DATA SECTION
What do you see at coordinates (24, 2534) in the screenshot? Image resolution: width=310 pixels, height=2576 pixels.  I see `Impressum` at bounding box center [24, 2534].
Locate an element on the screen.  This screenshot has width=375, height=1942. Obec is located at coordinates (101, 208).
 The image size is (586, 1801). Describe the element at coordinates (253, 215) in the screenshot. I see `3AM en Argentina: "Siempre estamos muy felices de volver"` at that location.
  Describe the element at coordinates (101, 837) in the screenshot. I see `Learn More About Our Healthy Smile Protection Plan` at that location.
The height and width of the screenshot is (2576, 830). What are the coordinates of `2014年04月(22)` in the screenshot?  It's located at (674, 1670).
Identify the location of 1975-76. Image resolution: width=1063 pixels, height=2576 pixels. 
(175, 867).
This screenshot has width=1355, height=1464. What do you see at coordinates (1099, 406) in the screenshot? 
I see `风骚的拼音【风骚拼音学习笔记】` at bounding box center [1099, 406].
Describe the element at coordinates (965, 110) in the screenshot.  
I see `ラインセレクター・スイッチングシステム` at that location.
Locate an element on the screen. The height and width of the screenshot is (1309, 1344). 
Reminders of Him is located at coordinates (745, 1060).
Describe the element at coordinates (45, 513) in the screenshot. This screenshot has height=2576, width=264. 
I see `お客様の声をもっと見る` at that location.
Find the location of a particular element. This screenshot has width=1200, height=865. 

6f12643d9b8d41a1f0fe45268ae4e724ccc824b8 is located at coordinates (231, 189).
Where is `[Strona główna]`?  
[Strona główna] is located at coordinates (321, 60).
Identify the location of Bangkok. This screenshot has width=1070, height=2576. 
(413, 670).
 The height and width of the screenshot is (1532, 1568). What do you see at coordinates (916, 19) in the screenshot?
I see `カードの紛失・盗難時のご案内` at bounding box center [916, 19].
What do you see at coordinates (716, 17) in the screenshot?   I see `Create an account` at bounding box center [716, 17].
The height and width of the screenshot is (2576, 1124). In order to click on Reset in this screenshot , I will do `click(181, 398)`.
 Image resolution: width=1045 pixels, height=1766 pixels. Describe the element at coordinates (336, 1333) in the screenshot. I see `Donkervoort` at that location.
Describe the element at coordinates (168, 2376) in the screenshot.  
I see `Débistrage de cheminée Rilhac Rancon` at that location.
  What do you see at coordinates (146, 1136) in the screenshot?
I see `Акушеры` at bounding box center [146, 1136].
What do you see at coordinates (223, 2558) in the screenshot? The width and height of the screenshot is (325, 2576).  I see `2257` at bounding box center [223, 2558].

WHAT IS BEING ASKED
In the listing above, find the line with "Find the location" and the line with "What do you see at coordinates (716, 17)"; output exactly those lines and all lines between them.

ANSWER BOX
Find the location of a particular element. This screenshot has width=1200, height=865. 

6f12643d9b8d41a1f0fe45268ae4e724ccc824b8 is located at coordinates (231, 189).
Where is `[Strona główna]`?  
[Strona główna] is located at coordinates (321, 60).
Identify the location of Bangkok. This screenshot has width=1070, height=2576. 
(413, 670).
 The height and width of the screenshot is (1532, 1568). What do you see at coordinates (916, 19) in the screenshot?
I see `カードの紛失・盗難時のご案内` at bounding box center [916, 19].
What do you see at coordinates (716, 17) in the screenshot?   I see `Create an account` at bounding box center [716, 17].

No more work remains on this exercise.